- _Records for this exercise_
════════════════════
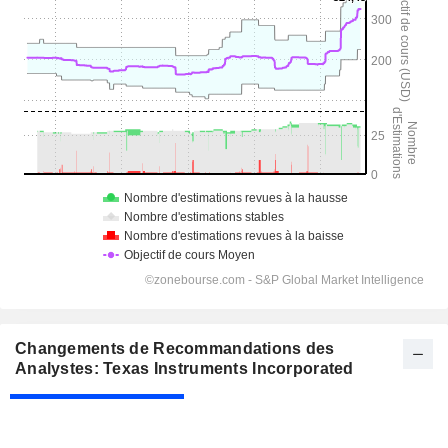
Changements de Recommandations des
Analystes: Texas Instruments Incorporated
════════════════════
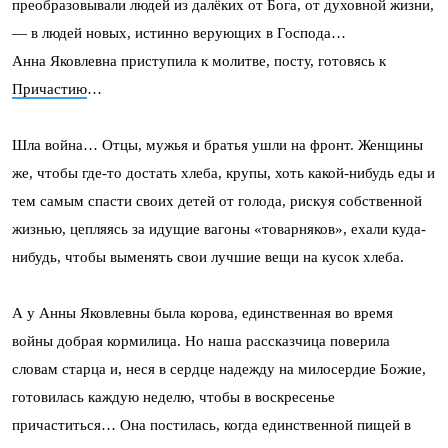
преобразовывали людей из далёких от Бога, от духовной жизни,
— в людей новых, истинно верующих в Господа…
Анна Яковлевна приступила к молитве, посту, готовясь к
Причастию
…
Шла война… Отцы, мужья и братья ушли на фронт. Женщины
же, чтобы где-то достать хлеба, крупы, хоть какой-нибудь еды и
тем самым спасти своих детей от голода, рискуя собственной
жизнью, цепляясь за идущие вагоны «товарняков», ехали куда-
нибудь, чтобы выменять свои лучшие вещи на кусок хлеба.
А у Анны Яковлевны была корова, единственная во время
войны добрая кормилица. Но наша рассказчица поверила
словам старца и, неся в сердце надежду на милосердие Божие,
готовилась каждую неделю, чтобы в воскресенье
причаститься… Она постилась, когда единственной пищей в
════════════════════
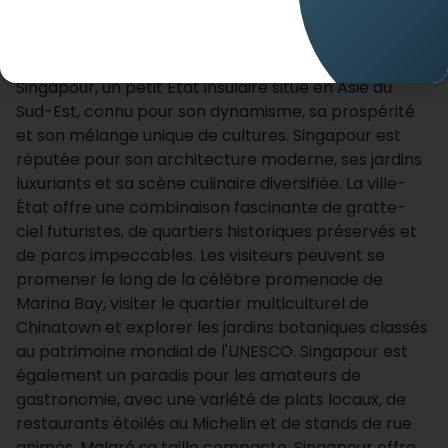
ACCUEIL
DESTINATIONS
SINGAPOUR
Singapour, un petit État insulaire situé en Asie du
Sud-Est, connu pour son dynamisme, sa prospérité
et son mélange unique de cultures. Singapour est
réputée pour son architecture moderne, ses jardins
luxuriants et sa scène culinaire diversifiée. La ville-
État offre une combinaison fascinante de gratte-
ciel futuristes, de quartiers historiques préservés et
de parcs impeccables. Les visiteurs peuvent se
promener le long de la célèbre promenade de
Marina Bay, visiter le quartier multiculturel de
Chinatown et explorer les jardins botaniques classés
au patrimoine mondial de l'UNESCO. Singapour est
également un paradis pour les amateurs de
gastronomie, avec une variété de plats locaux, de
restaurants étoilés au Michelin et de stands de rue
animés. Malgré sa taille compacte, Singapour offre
════════════════════
Copy all lines from the listing that contain "нибудь".

- _Exercise solution_
же, чтобы где-то достать хлеба, крупы, хоть какой-нибудь еды и
нибудь, чтобы выменять свои лучшие вещи на кусок хлеба.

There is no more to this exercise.